#### Aim of the task:
Below are some entries. Repeat exactly the lines from the one with "Tương tự văn" through the one with "Các hạng mục", and only those.
Data shown Start Marker
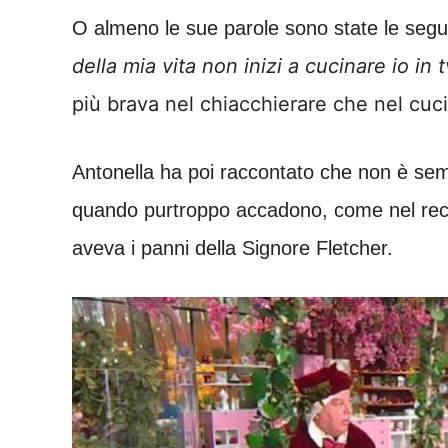
O almeno le sue parole sono state le segu
della mia vita non inizi a cucinare io in t
più brava nel chiacchierare che nel cuc
Antonella ha poi raccontato che non è se
quando purtroppo accadono, come nel recen
aveva i panni della Signore Fletcher.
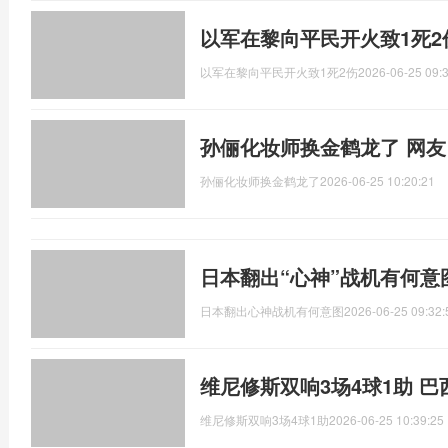
以军在黎向平民开火致1死2
以军在黎向平民开火致1死2伤
2026-06-25 09:
孙俪化妆师换金鹤龙了 网友
孙俪化妆师换金鹤龙了
2026-06-25 10:20:21
日本翻出“心神”战机有何意
日本翻出心神战机有何意图
2026-06-25 09:32:
维尼修斯双响3场4球1助 
维尼修斯双响3场4球1助
2026-06-25 10:39:25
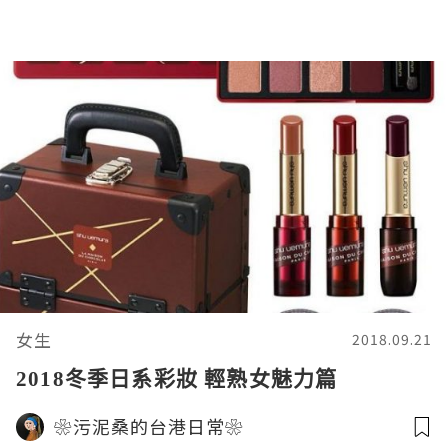
女生
2018.09.21
2018冬季日系彩妝 輕熟女魅力篇
❀污泥桑的台港日常❀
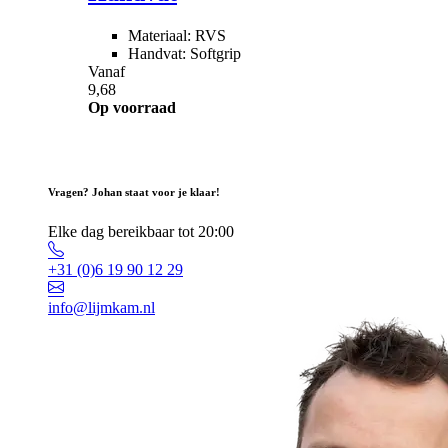
Materiaal: RVS
Handvat: Softgrip
Vanaf
9,68
Op voorraad
Vragen? Johan staat voor je klaar!
Elke dag bereikbaar tot 20:00
+31 (0)6 19 90 12 29
info@lijmkam.nl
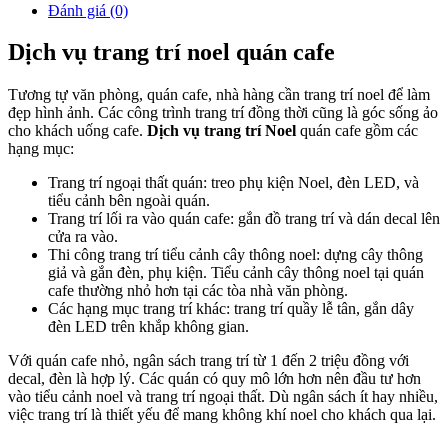
Đánh giá (0)
Dịch vụ trang trí noel quán cafe
Tương tự văn phòng, quán cafe, nhà hàng cần trang trí noel để làm
đẹp hình ảnh. Các công trình trang trí đồng thời cũng là góc sống ảo
cho khách uống cafe.
Dịch vụ trang trí Noel
quán cafe gồm các
hạng mục:
Trang trí ngoại thất quán: treo phụ kiện Noel, đèn LED, và
tiểu cảnh bên ngoài quán.
Trang trí lối ra vào quán cafe: gắn đồ trang trí và dán decal lên
cửa ra vào.
Thi công trang trí tiểu cảnh cây thông noel: dựng cây thông
giả và gắn đèn, phụ kiện. Tiểu cảnh cây thông noel tại quán
cafe thường nhỏ hơn tại các tòa nhà văn phòng.
Các hạng mục trang trí khác: trang trí quầy lễ tân, gắn dây
đèn LED trên khắp không gian.
Với quán cafe nhỏ, ngân sách trang trí từ 1 đến 2 triệu đồng với
decal, đèn là hợp lý. Các quán có quy mô lớn hơn nên đầu tư hơn
vào tiểu cảnh noel và trang trí ngoại thất. Dù ngân sách ít hay nhiều,
việc trang trí là thiết yếu để mang không khí noel cho khách qua lại.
Data shown End Marker
#### The answer:
Tương tự văn phòng, quán cafe, nhà hàng cần trang trí noel để làm
đẹp hình ảnh. Các công trình trang trí đồng thời cũng là góc sống ảo
cho khách uống cafe.
Dịch vụ trang trí Noel
quán cafe gồm các
hạng mục:
Trang trí ngoại thất quán: treo phụ kiện Noel, đèn LED, và
tiểu cảnh bên ngoài quán.
Trang trí lối ra vào quán cafe: gắn đồ trang trí và dán decal lên
cửa ra vào.
Thi công trang trí tiểu cảnh cây thông noel: dựng cây thông
giả và gắn đèn, phụ kiện. Tiểu cảnh cây thông noel tại quán
cafe thường nhỏ hơn tại các tòa nhà văn phòng.
Các hạng mục trang trí khác: trang trí quầy lễ tân, gắn dây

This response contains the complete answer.